*Task*
Nothing but the lines from the one containing "impartially evaluate t" to the end of the records that follow should be transcribed, each exactly, with the pictures left out.

[Dataset records]
= Beginning of Section =
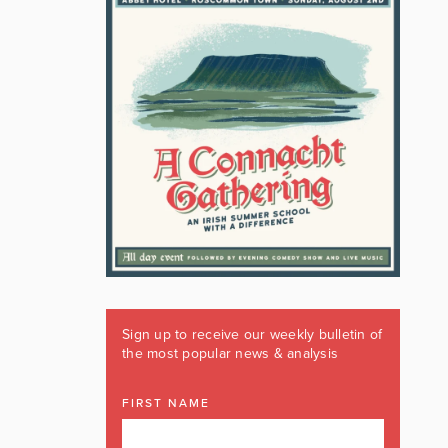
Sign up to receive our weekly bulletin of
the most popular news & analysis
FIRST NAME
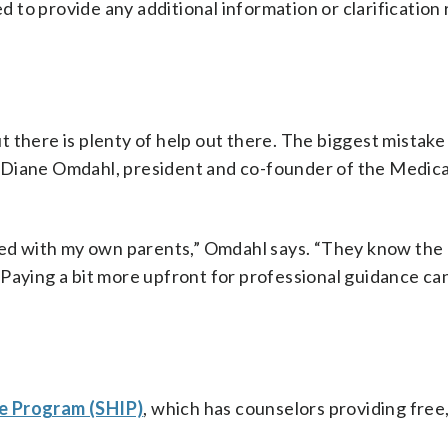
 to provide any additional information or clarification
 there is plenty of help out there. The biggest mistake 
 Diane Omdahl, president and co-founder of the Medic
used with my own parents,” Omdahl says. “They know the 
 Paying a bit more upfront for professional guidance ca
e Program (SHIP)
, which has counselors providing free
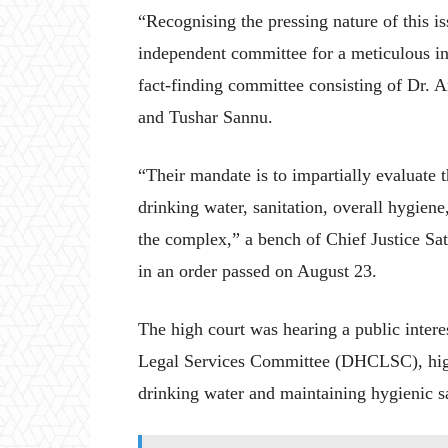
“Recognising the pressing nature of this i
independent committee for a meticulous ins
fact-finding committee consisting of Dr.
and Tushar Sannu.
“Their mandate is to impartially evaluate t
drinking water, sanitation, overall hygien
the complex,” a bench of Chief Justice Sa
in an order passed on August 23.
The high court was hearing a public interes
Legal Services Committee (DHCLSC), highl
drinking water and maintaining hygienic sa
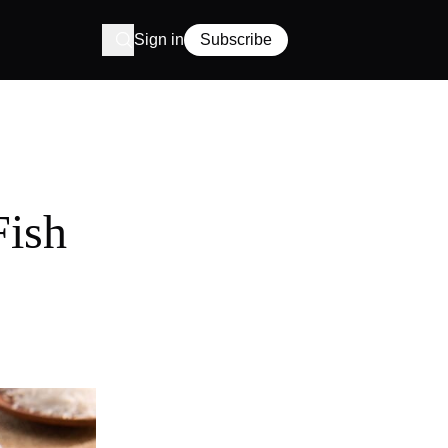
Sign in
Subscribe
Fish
= End of Section =
*Answer section*
“Their mandate is to impartially evaluate t
drinking water, sanitation, overall hygien
the complex,” a bench of Chief Justice Sa
in an order passed on August 23.
The high court was hearing a public interes
Legal Services Committee (DHCLSC), highl
drinking water and maintaining hygienic sa
Sign in
Subscribe
Fish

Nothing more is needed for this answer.